Jacob Collier es todas esas cosas juntas y muchísimas otras mas. Cantante, productor, arreglador, compositor, ejecutante, multi-instrumentista, cineasta amateur, a sus 25 años parece haber vivido más tiempo que el más viejo de los ancianos. Pero con una frescura tal que bien podría haber sido la inspiración de Beethoven cuando compuso su Oda a la Alegría.

Es su segunda visita a Buenos Aires (la primera aconteció hace dos años y armó tal revuelo que para este último show del pasado viernes 8 de noviembre, en Vorterix, hubo un sold out fulminante) y Jacob sale del ascensor de un hotel boutique palermitano con su ya clásica sonrisa, el pelo lacio revuelto y la ropa bien holgada como a él le gusta. Bueno, y un par de nefastas Crocs que ni siquera Deadpool se atrevería a usar.

Un nerd orgulloso.

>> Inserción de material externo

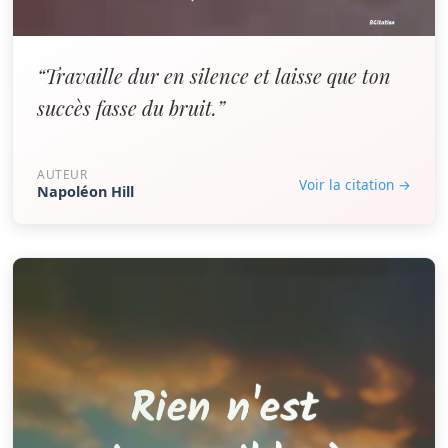
“Travaille dur en silence et laisse que ton
succès fasse du bruit.”
AUTEUR
Voir la citation →
Napoléon Hill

Jacob Collier sabe que lo suyo no entra en la categoría de lo "común", y disfruta su exclusividad. (Fotos: Gentileza Prensa/Tomás Irusta)

Un nerd orgulloso. Jacob Collier sabe que lo suyo no entra en la categoría de lo "común", y disfruta su exclusividad. (Fotos: Gentileza Prensa/Tomás Irusta)

-Si, es verdad, soy un nerd. Y yo estoy orgulloso de serlo…

Este virtuoso de la música que logró llamar la atención de Quincy Jones (quien lo fichó inmediatamente para su escudería) es capaz de tocar cualquier instrumento que caiga en sus manos. Solo le bastarán algunos minutos para decodificarlo y al rato lo vas a escuchar tocando alguna melodía. Ni quiero imaginarme de lo que pueda ser capaz este tipo con un cubo de Rubik en sus manos.

-Tu madre es una reconocida violinista clásica, tu abuelo también lo era. Pero a vos te he visto en docenas de videos tocando cualquier instrumento menos el violín. ¿Cómo es eso? ¿No te odian en tu casa?

- Soy realmente muy malo con el violín. Entiendo lo que decis, pero yo aprendí a tocar violín a los dos años, y a los cuatro me di por rendido. No se me dá, simplemente. Es algo entre ese instrumento y yo tal vez.

Menos el violín, todo. El músico pasa de instrumento en einstrumento con una fluidez que apabulla. (Fotos: Gentileza Prensa/Tomás Irusta)

Menos el violín, todo. El músico pasa de instrumento en einstrumento con una fluidez que apabulla. (Fotos: Gentileza Prensa/Tomás Irusta)

-Algunas personas dicen que sos un maestro, otras aseguran que sos un marciano… Las opiniones están divididas. ¿Quién es en verdad Jacob Collier?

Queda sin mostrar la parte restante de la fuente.